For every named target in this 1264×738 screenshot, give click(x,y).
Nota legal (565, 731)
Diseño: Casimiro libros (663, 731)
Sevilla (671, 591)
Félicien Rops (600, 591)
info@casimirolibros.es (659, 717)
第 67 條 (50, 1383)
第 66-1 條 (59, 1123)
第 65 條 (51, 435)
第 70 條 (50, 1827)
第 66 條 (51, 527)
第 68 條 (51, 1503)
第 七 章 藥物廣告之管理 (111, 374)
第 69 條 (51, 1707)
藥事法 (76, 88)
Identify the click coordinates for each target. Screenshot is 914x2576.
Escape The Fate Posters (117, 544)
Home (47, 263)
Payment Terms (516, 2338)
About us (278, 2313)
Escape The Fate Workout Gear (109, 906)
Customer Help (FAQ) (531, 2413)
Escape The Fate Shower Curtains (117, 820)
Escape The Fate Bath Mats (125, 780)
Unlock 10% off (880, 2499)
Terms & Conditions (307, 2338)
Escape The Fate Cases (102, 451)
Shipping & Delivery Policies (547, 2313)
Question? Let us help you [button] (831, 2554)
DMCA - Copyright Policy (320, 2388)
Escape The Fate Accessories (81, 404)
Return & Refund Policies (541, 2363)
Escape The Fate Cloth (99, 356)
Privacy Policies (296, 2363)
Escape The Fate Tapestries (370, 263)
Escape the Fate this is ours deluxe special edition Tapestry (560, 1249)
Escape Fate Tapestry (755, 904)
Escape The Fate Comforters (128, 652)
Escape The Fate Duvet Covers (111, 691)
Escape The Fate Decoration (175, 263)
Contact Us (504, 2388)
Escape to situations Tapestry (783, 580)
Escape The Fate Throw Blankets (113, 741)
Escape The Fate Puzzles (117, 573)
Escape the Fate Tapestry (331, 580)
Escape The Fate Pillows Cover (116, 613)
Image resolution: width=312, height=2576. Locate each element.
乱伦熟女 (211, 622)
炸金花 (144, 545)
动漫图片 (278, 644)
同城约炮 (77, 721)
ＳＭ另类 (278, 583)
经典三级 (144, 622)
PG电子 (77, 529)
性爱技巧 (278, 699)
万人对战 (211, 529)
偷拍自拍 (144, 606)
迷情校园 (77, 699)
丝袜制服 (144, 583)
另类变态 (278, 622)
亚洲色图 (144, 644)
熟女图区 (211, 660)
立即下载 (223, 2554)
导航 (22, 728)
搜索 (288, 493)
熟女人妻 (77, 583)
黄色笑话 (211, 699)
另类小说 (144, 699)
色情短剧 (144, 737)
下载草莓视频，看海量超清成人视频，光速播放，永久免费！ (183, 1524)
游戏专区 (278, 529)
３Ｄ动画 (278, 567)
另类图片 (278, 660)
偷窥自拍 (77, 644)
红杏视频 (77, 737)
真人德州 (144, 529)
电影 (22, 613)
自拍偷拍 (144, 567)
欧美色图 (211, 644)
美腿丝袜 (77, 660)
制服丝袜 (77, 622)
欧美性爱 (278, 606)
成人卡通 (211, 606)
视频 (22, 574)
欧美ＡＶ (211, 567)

::::

Output should match, line for line, the stretch of the material above from the line holding "Escape The Fate Workout Gear (109, 906)" through the line holding "Escape The Fate Accessories (81, 404)".

Escape The Fate Workout Gear (109, 906)
Customer Help (FAQ) (531, 2413)
Escape The Fate Shower Curtains (117, 820)
Escape The Fate Bath Mats (125, 780)
Unlock 10% off (880, 2499)
Terms & Conditions (307, 2338)
Escape The Fate Cases (102, 451)
Shipping & Delivery Policies (547, 2313)
Question? Let us help you [button] (831, 2554)
DMCA - Copyright Policy (320, 2388)
Escape The Fate Accessories (81, 404)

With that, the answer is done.